Pakar vulkanologi dan mantan Kepala Pusat Vulkanologi dan Mitigasi
Bencana Geologi (PVMBG), Surono, mengatakan bahwa situasi Merapi saat
ini seharusnya diwaspadai.
Dihubungi
Kompas.com,
Senin (18/11/2013), Surono mengatakan, Merapi perlu diwaspadai karena
sistem Merapi yang kini terbuka dan frekuensi hujan yang makin sering.
"Merapi
sekarang sudah tidak punya topi," ucapnya untuk menggambarkan
terbongkarnya kubah lava Merapi setelah letusan besar tahun 2010.
Sistem Merapi yang terbuka karena tak punya kubah lava menyebabkan interaksi antara air permukaan dan magma lebih mudah.
"Dengan
sistem terbuka, air hujan mudah masuk, berinteraksi dengan magma panas,
tekanan tinggi memicu letusan freatik," urai Surono.
Ditambah dengan situasi cuaca yang kini sudah memasuki musim hujan, interaksi antara magma dan air permukaan akan lebih besar.
"Terlebih lagi, Merapi ini kan gunung yang banyak menjadi tujuan wisata minat khusus, ada banyak orang yang ke sana," ungkapnya.
Menurut Surono, aktivitas Merapi saat ini "harus diwaspadai."
Surono
mengatakan, letusan freatik yang mencapai 2.000 meter bagi Merapi, yang
kini merupakan sistem terbuka, tergolong istimewa.
Menurut Surono, pengambilan keputusan tentang status gunung berapi seharusnya mempertimbangkan kepentingan masyarakat.

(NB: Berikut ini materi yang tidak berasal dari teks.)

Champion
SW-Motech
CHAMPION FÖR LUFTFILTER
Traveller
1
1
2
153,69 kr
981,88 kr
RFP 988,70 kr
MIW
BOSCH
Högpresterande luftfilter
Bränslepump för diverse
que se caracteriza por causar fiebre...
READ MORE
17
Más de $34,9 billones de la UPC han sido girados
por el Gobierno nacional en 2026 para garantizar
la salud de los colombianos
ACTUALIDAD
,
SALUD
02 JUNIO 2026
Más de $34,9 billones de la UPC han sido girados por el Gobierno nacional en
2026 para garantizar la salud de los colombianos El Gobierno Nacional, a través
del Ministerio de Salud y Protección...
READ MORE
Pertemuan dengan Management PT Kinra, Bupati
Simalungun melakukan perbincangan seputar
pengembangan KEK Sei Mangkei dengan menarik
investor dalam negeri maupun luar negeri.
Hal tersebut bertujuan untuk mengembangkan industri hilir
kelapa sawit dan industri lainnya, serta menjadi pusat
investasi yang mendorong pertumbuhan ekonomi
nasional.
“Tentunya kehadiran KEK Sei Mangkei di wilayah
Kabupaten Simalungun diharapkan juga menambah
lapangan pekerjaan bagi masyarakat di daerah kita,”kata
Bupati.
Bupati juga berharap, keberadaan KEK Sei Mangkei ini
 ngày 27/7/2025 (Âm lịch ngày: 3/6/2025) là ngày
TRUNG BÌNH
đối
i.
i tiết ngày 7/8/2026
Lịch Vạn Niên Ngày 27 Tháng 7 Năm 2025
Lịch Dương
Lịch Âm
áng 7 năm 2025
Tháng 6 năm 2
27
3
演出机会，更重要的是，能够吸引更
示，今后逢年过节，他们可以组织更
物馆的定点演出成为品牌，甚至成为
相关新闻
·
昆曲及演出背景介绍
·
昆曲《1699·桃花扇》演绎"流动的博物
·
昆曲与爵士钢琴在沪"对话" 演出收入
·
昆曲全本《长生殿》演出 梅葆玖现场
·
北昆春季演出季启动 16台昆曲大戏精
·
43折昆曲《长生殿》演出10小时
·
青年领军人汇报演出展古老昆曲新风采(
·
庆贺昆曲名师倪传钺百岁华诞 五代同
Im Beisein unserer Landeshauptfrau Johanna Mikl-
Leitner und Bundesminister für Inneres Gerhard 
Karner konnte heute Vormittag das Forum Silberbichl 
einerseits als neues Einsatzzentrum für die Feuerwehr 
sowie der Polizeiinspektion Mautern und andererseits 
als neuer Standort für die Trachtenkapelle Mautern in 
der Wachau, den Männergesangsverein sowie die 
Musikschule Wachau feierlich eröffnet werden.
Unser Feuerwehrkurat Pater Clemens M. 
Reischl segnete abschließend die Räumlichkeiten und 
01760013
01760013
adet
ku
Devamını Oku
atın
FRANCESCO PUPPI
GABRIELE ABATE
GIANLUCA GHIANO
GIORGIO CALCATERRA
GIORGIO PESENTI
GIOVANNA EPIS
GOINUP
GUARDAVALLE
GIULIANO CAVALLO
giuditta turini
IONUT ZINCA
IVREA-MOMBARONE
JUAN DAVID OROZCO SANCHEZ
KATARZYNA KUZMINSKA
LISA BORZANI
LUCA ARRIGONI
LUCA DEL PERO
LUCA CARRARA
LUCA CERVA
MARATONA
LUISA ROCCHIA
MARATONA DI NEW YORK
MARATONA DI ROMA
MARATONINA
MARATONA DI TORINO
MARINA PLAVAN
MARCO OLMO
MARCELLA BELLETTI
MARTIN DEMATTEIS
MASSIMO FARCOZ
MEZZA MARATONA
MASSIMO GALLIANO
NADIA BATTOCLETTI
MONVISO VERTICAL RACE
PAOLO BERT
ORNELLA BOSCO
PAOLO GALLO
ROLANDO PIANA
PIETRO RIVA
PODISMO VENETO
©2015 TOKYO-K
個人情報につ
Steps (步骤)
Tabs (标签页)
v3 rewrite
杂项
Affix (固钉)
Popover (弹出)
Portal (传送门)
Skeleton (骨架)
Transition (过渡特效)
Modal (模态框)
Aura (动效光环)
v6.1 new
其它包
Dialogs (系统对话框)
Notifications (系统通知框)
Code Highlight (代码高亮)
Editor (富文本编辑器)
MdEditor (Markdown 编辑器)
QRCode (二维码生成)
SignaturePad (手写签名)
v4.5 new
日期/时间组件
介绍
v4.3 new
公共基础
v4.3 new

"Subyeknya bukan gunung apinya, melainkan masyarakatnya," kata Surono.
"Lebih
baik meningkatkan status menjadi Siaga atau Awas, tetapi letusan tidak
terjadi daripada mendiamkan tetapi nanti kecolongan," tambahnya.
Surono
menuturkan, Merapi saat ini sudah tidak sama dengan Merapi pada tahun
2006 ataupun 2010, jadi cara pandang terhadap Merapi juga harus
berubah.
CANGKRINGAN (KRjogja.com) -
Warga yang tinggal di sekitar lereng Gunung Merapi telah sadar jika
mereka tinggal di dekat lokasi rawan bencana. Terbukti ketika ada
aktivitas di Merapi, mereka sudah tahu apa yang harus mereka lakukan.
Seperti yang terjadi, Senin (18/11/2013) pagi. Ketika Gunung Merapi
menunjukkan aktivitasnya, tanpa menunggu komando mereka secara mandiri
langsung menyelamatkan diri. Kalaupun masih di sekitar rumah, mereka
juga telah siap. Sepeda motor langsung diarahkan ke selatan. Sehingga
jika sewaktu-waktu ada instruksi mengungsi, mereka bisa cepat.
Seperti yang diungkapkan anggota Tim Reaksi Cepat (TRC) Badan
Penanggulangan Bencana Daerah (BPBD) DIY Arman Nur Effendi kepada
KRjogja.com di Balai Desa Glagaharjo Kecamatan Cangkringan. Dia bersama
tim langsung menyisir ke desa-desa guna memastikan warga siap
mengungsi.
"Ternyata mereka telah berkumpul di gang-gang
dengan membawa pakaian. Sepeda motor mengarah ke selatan dan tinggal
menunggu perintah untuk mengungsi. Itu sebagai bentuk warga sudah sadar
dan tinggal menunggu perintah untuk mengungsi," katanya.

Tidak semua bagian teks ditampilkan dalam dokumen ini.